Two months ago I met a guy in South Point Park in Miami Beach. He was an older guy trying to preserve money for his grand kids education - as he said. He asked me about Muni's, to which I replied that I felt "the Muni markets are rife with bad documentation, risk and fraud and at high risk for (structural) defaults. Not a great market in which to operate, especially if Goldman and JPM are pumping like mad"  The funny thing was that he then asked me about this one particular munibond that I, ironically, had looked at for Hartford, Pennsylvania. Yes, you know the city that missed its bond payments and that the state had to lend 55 million to so that they could pay the interest on the notes. He was pumped this security by his broker who said it paid nearly 8% (of which he was very proud) and was fully insured. Clearly the broker gets paid a lot to sell crap and is therefore, highly incentivized to rip this guy off...He was rather shocked to find out that the reason Hartford was paying such exorbitant rates is because they are broke and can't actually make the payments. The issue of insurance seemed to bring him some comfort, as his advisor had clearly spent quite some time on that subject. But the insurance is worthless. What I saw in action was an example of the JPM and GoldmanTax's effort to further rip-off the public and transfer the wealth into their bonus packages.


SEPTEMBER 8, 2010:
Goldman Sachs Group Inc. is about to start selling municipal bonds directly to mom and pop.
The New York company plans to enter a partnership this week with Chicago securities firm Incapital LLC to sell bonds issued by U.S. states, cities and towns to individual investors, according to a person familiar with the situation.

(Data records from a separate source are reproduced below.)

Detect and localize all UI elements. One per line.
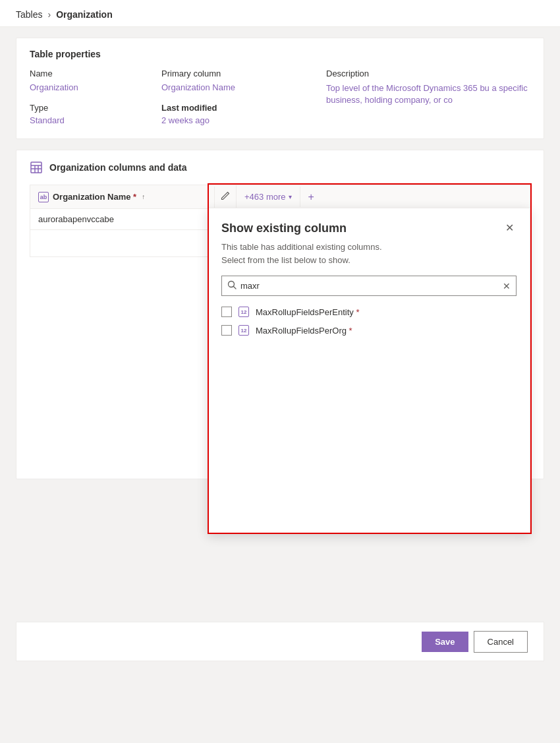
popup-subtitle: This table has additional existing colum… <box>221 241 517 266</box>
search-input[interactable] <box>240 281 499 291</box>
type-label: Type <box>30 103 161 113</box>
table-header-row: ab Organization Name * ↑ +463 more ▾ + <box>30 185 530 209</box>
last-modified-value: 2 weeks ago <box>161 115 326 125</box>
prop-col-name: Name Organization Type Standard <box>30 69 161 125</box>
edit-column-icon[interactable] <box>215 185 237 208</box>
last-modified-label: Last modified <box>161 103 326 113</box>
prop-col-description: Description Top level of the Microsoft D… <box>326 69 530 125</box>
item-label-2: MaxRollupFieldsPerOrg * <box>256 326 352 336</box>
columns-header: Organization columns and data <box>30 161 530 174</box>
popup-close-button[interactable]: ✕ <box>503 222 517 235</box>
item-label-1: MaxRollupFieldsPerEntity * <box>256 307 360 317</box>
breadcrumb-current: Organization <box>56 9 113 20</box>
save-button[interactable]: Save <box>422 632 468 652</box>
svg-rect-0 <box>31 162 42 173</box>
search-clear-icon[interactable]: ✕ <box>503 281 511 291</box>
col-type-icon: ab <box>38 192 49 202</box>
breadcrumb: Tables › Organization <box>0 0 560 27</box>
popup-title: Show existing column <box>221 222 347 235</box>
name-label: Name <box>30 69 161 78</box>
checkbox-maxrollup-org[interactable] <box>221 325 232 336</box>
field-type-icon-1: 12 <box>238 307 249 317</box>
table-properties-card: Table properties Name Organization Type … <box>16 38 544 139</box>
type-value: Standard <box>30 115 161 125</box>
props-grid: Name Organization Type Standard Primary … <box>30 69 530 125</box>
more-columns-button[interactable]: +463 more ▾ <box>237 187 300 207</box>
primary-col-label: Primary column <box>161 69 326 78</box>
cancel-button[interactable]: Cancel <box>474 631 528 653</box>
checkbox-item-2: 12 MaxRollupFieldsPerOrg * <box>221 325 517 336</box>
add-column-button[interactable]: + <box>300 186 322 208</box>
required-marker-2: * <box>349 326 352 336</box>
breadcrumb-chevron: › <box>47 9 51 20</box>
col-header-label: Organization Name * <box>53 192 136 202</box>
checkbox-maxrollup-entity[interactable] <box>221 307 232 317</box>
data-table-wrapper: ab Organization Name * ↑ +463 more ▾ + a… <box>30 185 530 257</box>
checkbox-list: 12 MaxRollupFieldsPerEntity * 12 MaxRoll… <box>221 307 517 336</box>
sort-icon[interactable]: ↑ <box>142 193 145 200</box>
popup-header: Show existing column ✕ <box>221 222 517 235</box>
svg-line-6 <box>234 287 237 289</box>
chevron-down-icon: ▾ <box>289 193 292 200</box>
search-icon <box>227 280 237 291</box>
popup-footer-buttons: Save Cancel <box>16 622 544 661</box>
primary-col-value[interactable]: Organization Name <box>161 82 326 92</box>
col-header-org-name: ab Organization Name * ↑ <box>30 187 215 208</box>
columns-section-title: Organization columns and data <box>49 162 186 173</box>
table-grid-icon <box>30 161 43 174</box>
show-existing-column-popup: Show existing column ✕ This table has ad… <box>208 208 530 534</box>
table-properties-title: Table properties <box>30 49 530 59</box>
field-type-icon-2: 12 <box>238 325 249 336</box>
required-asterisk: * <box>130 192 136 202</box>
search-box[interactable]: ✕ <box>221 276 517 296</box>
columns-section: Organization columns and data ab Organiz… <box>16 150 544 479</box>
breadcrumb-tables[interactable]: Tables <box>16 9 42 20</box>
checkbox-item-1: 12 MaxRollupFieldsPerEntity * <box>221 307 517 317</box>
name-value[interactable]: Organization <box>30 82 161 92</box>
prop-col-primary: Primary column Organization Name Last mo… <box>161 69 326 125</box>
description-value: Top level of the Microsoft Dynamics 365 … <box>326 82 530 106</box>
required-marker-1: * <box>356 307 359 317</box>
description-label: Description <box>326 69 530 78</box>
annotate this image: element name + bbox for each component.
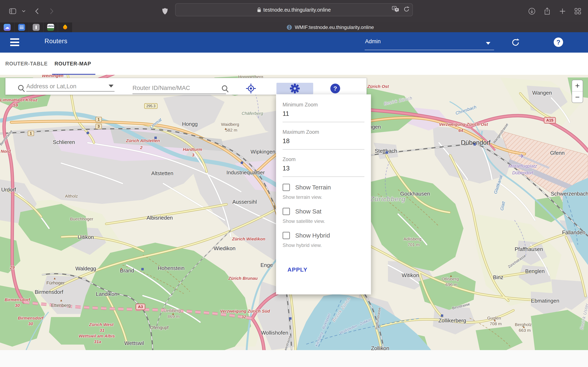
pinned-tab[interactable] <box>0 22 15 32</box>
menu-icon[interactable] <box>10 38 19 46</box>
field-label: Maximum Zoom <box>283 129 364 135</box>
field-value[interactable]: 18 <box>283 137 364 145</box>
reload-icon[interactable] <box>403 6 410 13</box>
sidebar-icon[interactable] <box>8 0 17 22</box>
map-settings-panel: Minimum Zoom 11 Maximum Zoom 18 Zoom 13 … <box>276 94 371 294</box>
page-bottom-strip <box>0 350 588 367</box>
favicon <box>4 24 11 31</box>
map-zoom-control: + − <box>572 80 583 103</box>
back-button[interactable] <box>33 0 41 22</box>
favicon <box>62 24 69 31</box>
chevron-down-icon <box>486 42 490 45</box>
zoom-field[interactable]: Maximum Zoom 18 <box>283 129 364 150</box>
checkbox[interactable] <box>283 208 290 215</box>
checkbox-label: Show Sat <box>295 208 321 215</box>
map-help-button[interactable]: ? <box>330 83 340 93</box>
pinned-tab[interactable] <box>43 22 58 32</box>
gear-icon[interactable] <box>290 83 300 94</box>
tab-router-map[interactable]: ROUTER-MAP <box>54 53 91 75</box>
checkbox[interactable] <box>283 232 290 239</box>
browser-toolbar: testnode.eu.thingularity.online A <box>0 0 588 22</box>
new-tab-icon[interactable] <box>557 0 568 22</box>
header-help-button[interactable]: ? <box>554 38 563 47</box>
view-checkboxes: Show Terrain Show terrain view. Show Sat… <box>283 184 364 248</box>
url-bar[interactable]: testnode.eu.thingularity.online A <box>175 3 413 16</box>
checkbox-description: Show satellite view. <box>283 218 364 224</box>
apply-button[interactable]: APPLY <box>287 267 307 273</box>
url-text: testnode.eu.thingularity.online <box>263 7 331 13</box>
tab-overview-icon[interactable] <box>573 0 583 22</box>
share-icon[interactable] <box>542 0 552 22</box>
checkbox-description: Show terrain view. <box>283 194 364 200</box>
zoom-field[interactable]: Zoom 13 <box>283 156 364 177</box>
forward-button[interactable] <box>47 0 56 22</box>
app-header: Routers Admin ? <box>0 32 588 53</box>
checkbox-row: Show Terrain Show terrain view. <box>283 184 364 200</box>
zoom-field[interactable]: Minimum Zoom 11 <box>283 102 364 122</box>
checkbox-label: Show Terrain <box>295 184 331 191</box>
checkbox-label: Show Hybrid <box>295 232 330 239</box>
user-select[interactable]: Admin <box>365 36 494 49</box>
router-tabs: ROUTER-TABLE ROUTER-MAP <box>0 53 588 75</box>
field-value[interactable]: 11 <box>283 110 364 117</box>
zoom-out-button[interactable]: − <box>572 92 583 103</box>
zoom-fields: Minimum Zoom 11 Maximum Zoom 18 Zoom 13 <box>283 102 364 177</box>
tab-group-chevron-icon[interactable] <box>21 0 26 22</box>
checkbox[interactable] <box>283 184 290 191</box>
search-icon <box>18 85 25 92</box>
translate-icon[interactable]: A <box>392 6 399 13</box>
active-tab[interactable]: WMIF:testnode.eu.thingularity.online <box>72 22 588 32</box>
pinned-tab[interactable] <box>15 22 29 32</box>
favicon <box>47 24 54 31</box>
favicon <box>33 24 40 31</box>
globe-favicon <box>287 25 292 30</box>
lock-icon <box>257 7 261 12</box>
router-search-input[interactable]: Router ID/Name/MAC <box>132 85 190 91</box>
pinned-tab[interactable] <box>58 22 72 32</box>
zoom-in-button[interactable]: + <box>572 80 583 92</box>
field-label: Minimum Zoom <box>283 102 364 108</box>
pinned-tabs <box>0 22 72 32</box>
locate-icon[interactable] <box>246 83 256 94</box>
user-select-value: Admin <box>365 38 381 45</box>
refresh-button[interactable] <box>510 37 521 48</box>
pinned-tab[interactable] <box>29 22 43 32</box>
address-dropdown-caret-icon[interactable] <box>109 85 113 87</box>
browser-tab-strip: WMIF:testnode.eu.thingularity.online <box>0 22 588 32</box>
privacy-shield-icon[interactable] <box>160 0 169 22</box>
checkbox-description: Show hybrid view. <box>283 242 364 248</box>
map-toolbar: Address or Lat,Lon Router ID/Name/MAC ? <box>5 78 367 95</box>
page-title: Routers <box>44 38 67 45</box>
field-label: Zoom <box>283 156 364 162</box>
address-input[interactable]: Address or Lat,Lon <box>26 83 76 90</box>
tab-router-table[interactable]: ROUTER-TABLE <box>5 53 48 75</box>
downloads-icon[interactable] <box>527 0 537 22</box>
field-value[interactable]: 13 <box>283 165 364 172</box>
checkbox-row: Show Sat Show satellite view. <box>283 208 364 224</box>
router-search-icon[interactable] <box>222 85 229 93</box>
tab-title: WMIF:testnode.eu.thingularity.online <box>295 25 374 30</box>
favicon <box>18 24 25 31</box>
checkbox-row: Show Hybrid Show hybrid view. <box>283 232 364 248</box>
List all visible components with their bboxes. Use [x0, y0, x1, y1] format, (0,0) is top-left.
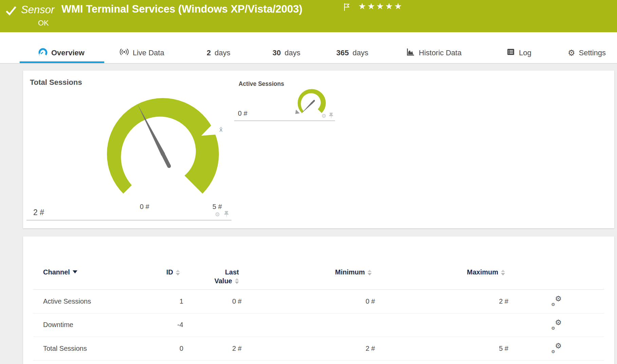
channel-settings-gears-icon[interactable]: ⚙⚙ [551, 296, 562, 306]
tab-bar: Overview Live Data 2 days 30 days 365 da… [0, 32, 617, 64]
gauge-icon [38, 47, 48, 59]
tab-365-days[interactable]: 365 days [336, 44, 368, 61]
gear-icon: ⚙ [568, 49, 575, 57]
active-sessions-gear-icon[interactable]: ⚙ [321, 113, 326, 119]
table-row: Active Sessions 1 0 # 0 # 2 # ⚙⚙ [33, 290, 604, 313]
sort-toggle-icon [501, 270, 505, 275]
tab-live-data[interactable]: Live Data [119, 44, 164, 61]
table-row: Downtime -4 ⚙⚙ [33, 313, 604, 337]
active-sessions-divider [234, 120, 335, 121]
object-kind-label: Sensor [21, 4, 54, 16]
channel-maximum: 2 # [375, 298, 508, 305]
channel-last-value: 2 # [183, 345, 242, 352]
log-icon [506, 47, 515, 58]
tab-30-days[interactable]: 30 days [273, 44, 300, 61]
status-check-icon [5, 5, 17, 18]
channel-table-header-row: Channel ID Last Value Minimum Maximum [33, 236, 604, 290]
total-sessions-max-label: 5 # [212, 203, 222, 211]
active-sessions-gauge-arc [298, 89, 326, 113]
broadcast-icon [119, 47, 129, 58]
header-maximum[interactable]: Maximum [375, 236, 508, 276]
sort-toggle-icon [368, 270, 372, 275]
channel-settings-gears-icon[interactable]: ⚙⚙ [551, 343, 562, 353]
total-sessions-gauge-arc [107, 98, 219, 194]
total-sessions-pin-icon[interactable] [224, 211, 229, 219]
table-row: Total Sessions 0 2 # 2 # 5 # ⚙⚙ [33, 337, 604, 361]
channel-last-value: 0 # [183, 298, 242, 305]
active-sessions-pin-icon[interactable] [329, 113, 334, 121]
flag-icon[interactable] [343, 3, 351, 13]
sort-toggle-icon [176, 270, 180, 275]
channel-settings-gears-icon[interactable]: ⚙⚙ [551, 320, 562, 330]
active-sessions-title: Active Sessions [239, 80, 284, 88]
total-sessions-divider [26, 220, 231, 221]
active-sessions-avg-notch [295, 110, 300, 114]
tab-2-days[interactable]: 2 days [207, 44, 230, 61]
channel-minimum: 0 # [242, 298, 375, 305]
header-minimum[interactable]: Minimum [242, 236, 375, 276]
channel-id: 0 [155, 345, 183, 352]
channel-name: Downtime [33, 321, 155, 329]
sensor-header-bar: Sensor WMI Terminal Services (Windows XP… [0, 0, 617, 32]
channel-table: Channel ID Last Value Minimum Maximum [33, 236, 604, 361]
gauges-graphic [23, 71, 614, 228]
gauges-panel: Total Sessions 2 # 0 # 5 # x̄ ⚙ Active S… [23, 71, 614, 228]
header-id[interactable]: ID [155, 236, 183, 276]
total-sessions-gear-icon[interactable]: ⚙ [215, 212, 220, 217]
sort-desc-icon [73, 270, 77, 273]
active-sessions-needle [301, 100, 315, 114]
total-sessions-min-label: 0 # [140, 203, 149, 211]
total-sessions-title: Total Sessions [30, 78, 82, 87]
channels-panel: Channel ID Last Value Minimum Maximum [23, 236, 614, 364]
priority-stars[interactable]: ★★★★★ [358, 1, 403, 11]
tab-historic-data[interactable]: Historic Data [406, 44, 462, 61]
tab-settings[interactable]: ⚙ Settings [568, 44, 606, 61]
header-channel[interactable]: Channel [33, 236, 155, 276]
channel-id: -4 [155, 321, 183, 329]
total-sessions-value: 2 # [33, 208, 44, 217]
channel-id: 1 [155, 298, 183, 305]
tab-overview[interactable]: Overview [38, 44, 85, 61]
channel-name: Active Sessions [33, 298, 155, 305]
active-sessions-value: 0 # [238, 110, 247, 117]
channel-minimum: 2 # [242, 345, 375, 352]
channel-maximum: 5 # [375, 345, 508, 352]
sensor-status-text: OK [38, 19, 49, 27]
sort-toggle-icon [235, 278, 239, 284]
average-marker-label: x̄ [219, 126, 223, 133]
sensor-title: WMI Terminal Services (Windows XP/Vista/… [61, 3, 302, 15]
channel-name: Total Sessions [33, 345, 155, 352]
tab-log[interactable]: Log [506, 44, 531, 61]
area-chart-icon [406, 47, 415, 59]
header-last-value[interactable]: Last Value [183, 236, 242, 285]
active-tab-underline [20, 61, 104, 63]
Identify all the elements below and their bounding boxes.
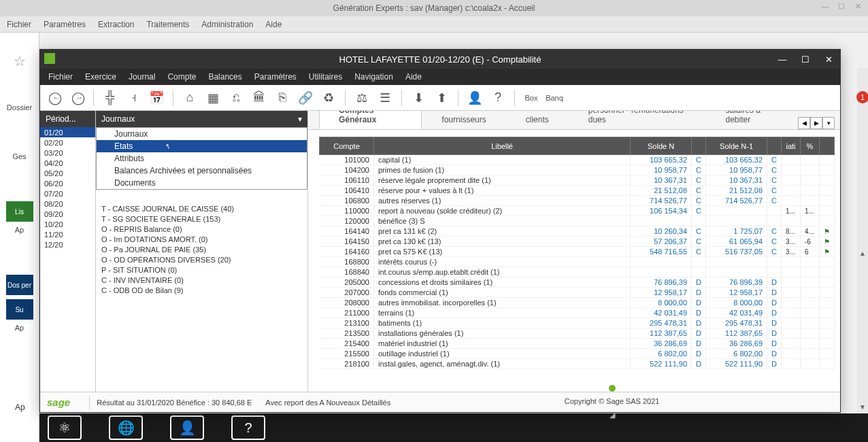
- help-icon[interactable]: ?: [490, 90, 506, 106]
- tab-prev[interactable]: ◀: [798, 117, 810, 129]
- journaux-combo[interactable]: Journaux ▾: [96, 111, 307, 127]
- scale-icon[interactable]: ⚖: [354, 90, 370, 106]
- banq-icon[interactable]: Banq: [546, 90, 563, 106]
- column-header[interactable]: [820, 137, 835, 155]
- period-item[interactable]: 10/20: [40, 219, 95, 229]
- bank-icon[interactable]: 🏛: [251, 90, 267, 106]
- period-item[interactable]: 05/20: [40, 168, 95, 178]
- journal-item[interactable]: O - Pa JOURNAL DE PAIE (35): [96, 245, 307, 256]
- download-icon[interactable]: ⬇: [410, 90, 427, 106]
- tab[interactable]: salaires a debiter: [705, 111, 798, 129]
- menu-item[interactable]: Paramètres: [254, 72, 297, 82]
- person-icon[interactable]: 👤: [467, 90, 483, 106]
- upload-icon[interactable]: ⬆: [433, 90, 450, 106]
- table-row[interactable]: 106410réserve pour + values à lt (1)21 5…: [320, 186, 835, 196]
- period-header[interactable]: Périod...: [40, 111, 95, 127]
- tab[interactable]: clients: [506, 111, 569, 129]
- period-item[interactable]: 04/20: [40, 158, 95, 168]
- split-v-icon[interactable]: ⫞: [125, 90, 141, 106]
- accounts-table-wrap[interactable]: CompteLibelléSolde NSolde N-1iati% 10100…: [308, 130, 840, 392]
- table-row[interactable]: 164160pret ca 575 K€ (13)548 716,55C516 …: [320, 247, 835, 257]
- period-item[interactable]: 12/20: [40, 239, 95, 250]
- link-icon[interactable]: 🔗: [297, 90, 314, 106]
- column-header[interactable]: [767, 137, 782, 155]
- column-header[interactable]: [692, 137, 706, 155]
- dropdown-item[interactable]: Balances Archivées et personnalisées: [97, 165, 307, 177]
- table-row[interactable]: 215500outillage industriel (1)6 802,00D6…: [320, 349, 835, 359]
- box-icon[interactable]: Box: [523, 90, 539, 106]
- journal-item[interactable]: C - ODB OD de Bilan (9): [96, 286, 307, 296]
- table-row[interactable]: 208000autres immobilisat. incorporelles …: [320, 298, 835, 308]
- table-row[interactable]: 218100instal.gales, agenct, aménagt.div.…: [320, 359, 835, 369]
- export-icon[interactable]: ⎘: [274, 90, 290, 106]
- globe-icon[interactable]: 🌐: [109, 415, 143, 440]
- table-row[interactable]: 164150pret ca 130 k€ (13)57 206,37C61 06…: [320, 237, 835, 247]
- table-row[interactable]: 101000capital (1)103 665,32C103 665,32C: [320, 155, 835, 165]
- menu-item[interactable]: Balances: [208, 72, 241, 82]
- person-icon[interactable]: 👤: [170, 415, 204, 440]
- menu-extraction[interactable]: Extraction: [98, 20, 134, 29]
- tab[interactable]: personnel - rémunérations dues: [569, 111, 706, 129]
- right-scrollbar[interactable]: 1 ▲ ▼: [857, 68, 868, 413]
- close-button[interactable]: ✕: [817, 50, 840, 69]
- journal-item[interactable]: T - SG SOCIETE GENERALE (153): [96, 215, 307, 225]
- list-icon[interactable]: ☰: [377, 90, 393, 106]
- org-icon[interactable]: ⎌: [228, 90, 244, 106]
- period-item[interactable]: 06/20: [40, 178, 95, 188]
- tab-menu[interactable]: ▾: [822, 117, 835, 129]
- menu-item[interactable]: Aide: [405, 72, 422, 82]
- period-item[interactable]: 01/20: [40, 127, 95, 137]
- minimize-button[interactable]: —: [771, 50, 794, 69]
- table-row[interactable]: 168800intérêts courus (-): [320, 257, 835, 267]
- forward-icon[interactable]: ◯→: [69, 90, 85, 106]
- table-row[interactable]: 207000fonds commercial (1)12 958,17D12 9…: [320, 288, 835, 298]
- column-header[interactable]: Libellé: [374, 137, 631, 155]
- period-item[interactable]: 02/20: [40, 137, 95, 148]
- menu-item[interactable]: Compte: [167, 72, 196, 82]
- table-row[interactable]: 104200primes de fusion (1)10 958,77C10 9…: [320, 165, 835, 175]
- table-row[interactable]: 110000report à nouveau (solde créditeur)…: [320, 206, 835, 216]
- back-icon[interactable]: ◯←: [46, 90, 62, 106]
- menu-administration[interactable]: Administration: [201, 20, 253, 29]
- table-row[interactable]: 164140pret ca 131 k€ (2)10 260,34C1 725,…: [320, 226, 835, 237]
- table-row[interactable]: 215400matériel industriel (1)36 286,69D3…: [320, 339, 835, 349]
- dropdown-item[interactable]: Attributs: [97, 152, 307, 165]
- menu-parametres[interactable]: Paramètres: [44, 20, 86, 29]
- dropdown-item[interactable]: Journaux: [97, 128, 307, 140]
- table-row[interactable]: 120000bénéfice (3) S: [320, 216, 835, 226]
- column-header[interactable]: Solde N-1: [706, 137, 767, 155]
- journal-item[interactable]: O - REPRIS Balance (0): [96, 225, 307, 235]
- table-row[interactable]: 106110réserve légale proprement dite (1)…: [320, 175, 835, 186]
- notification-badge[interactable]: 1: [856, 91, 868, 103]
- period-item[interactable]: 09/20: [40, 209, 95, 219]
- table-row[interactable]: 168840int.courus s/emp.aup.etablt.crédit…: [320, 267, 835, 277]
- journal-item[interactable]: C - INV INVENTAIRE (0): [96, 276, 307, 286]
- menu-traitements[interactable]: Traitements: [146, 20, 189, 29]
- maximize-button[interactable]: ☐: [834, 0, 849, 12]
- maximize-button[interactable]: ☐: [794, 50, 817, 69]
- dropdown-item[interactable]: Documents: [97, 177, 307, 189]
- column-header[interactable]: iati: [782, 137, 801, 155]
- resize-grip-icon[interactable]: ◢: [610, 411, 615, 420]
- table-row[interactable]: 205000concessions et droits similaires (…: [320, 277, 835, 288]
- tab[interactable]: fournisseurs: [422, 111, 505, 129]
- journal-item[interactable]: P - SIT SITUATION (0): [96, 266, 307, 276]
- journal-item[interactable]: O - OD OPÉRATIONS DIVERSES (20): [96, 256, 307, 266]
- period-item[interactable]: 11/20: [40, 229, 95, 239]
- tab-next[interactable]: ▶: [810, 117, 822, 129]
- period-item[interactable]: 07/20: [40, 188, 95, 199]
- close-button[interactable]: ✕: [850, 0, 865, 12]
- table-row[interactable]: 213100batiments (1)295 478,31D295 478,31…: [320, 318, 835, 328]
- table-row[interactable]: 213500installations générales (1)112 387…: [320, 328, 835, 339]
- column-header[interactable]: Compte: [320, 137, 374, 155]
- journal-item[interactable]: T - CAISSE JOURNAL DE CAISSE (40): [96, 205, 307, 215]
- grid-icon[interactable]: ▦: [205, 90, 221, 106]
- menu-fichier[interactable]: Fichier: [7, 20, 31, 29]
- menu-aide[interactable]: Aide: [265, 20, 282, 29]
- period-item[interactable]: 08/20: [40, 199, 95, 209]
- tab[interactable]: Comptes Généraux: [319, 111, 422, 129]
- menu-item[interactable]: Journal: [129, 72, 155, 82]
- dropdown-item[interactable]: Etats: [97, 140, 307, 152]
- sidebar-block[interactable]: Su: [6, 299, 33, 320]
- table-row[interactable]: 106800autres réserves (1)714 526,77C714 …: [320, 196, 835, 206]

The arrangement will make billions of dollars of municipal bonds underwritten by Goldman available for sale by at least 85,000 brokers in Incapital's distribution network of broker-dealer firms.

The move allows Goldman to branch out into a lucrative area of the fixed-income markets, a haven for retail investors scared off by volatility in the stock market and riskier corporate credit markets. While some municipalities are facing budget crises, it is rare for municipal bonds to default. Such securities yield more than certificates of deposit or other ultra-safe investments and are tax-free in most cases, making them a staple in retiree savings accounts.
read moreGoldman strikes deal to sell new-issue munis

October 1, 2010
Goldman Sachs Taps Retail With Munis
By Patrick McGee

The company recently announced that it is teaming up with the Chicago securities distributor Incapital LLC in an exclusive agreement to sell new-issue munis. Incapital maintains a retail distribution network of more than 600 broker-dealers and 400 fee-based advisors.

"We're really acting as Goldman's syndicate desk to the retail-dealer community during the traditional retail offer period," John Radtke, the president of Incapital, says. "It gives Goldman access to a customer base that they historically have never reached."

Goldman has been the lead underwriter on $16.3 billion of munis this calendar year, according to Thomson Reuters. It is best known in the municipal bond world for its institutional distribution, particularly for large issues-the 95 deals it has senior managed this year is the smallest number of deals among the top-10 firms.

Historically, virtually none of Goldman's underwriting has been distributed to the conventional retail base, aside from high-net-worth individuals who can purchase new municipal products through its private wealth division.

"We're helping to create something that's almost unprecedented in the municipal business," Radtke says. "And that's giving retail access to investments that they would never actually see."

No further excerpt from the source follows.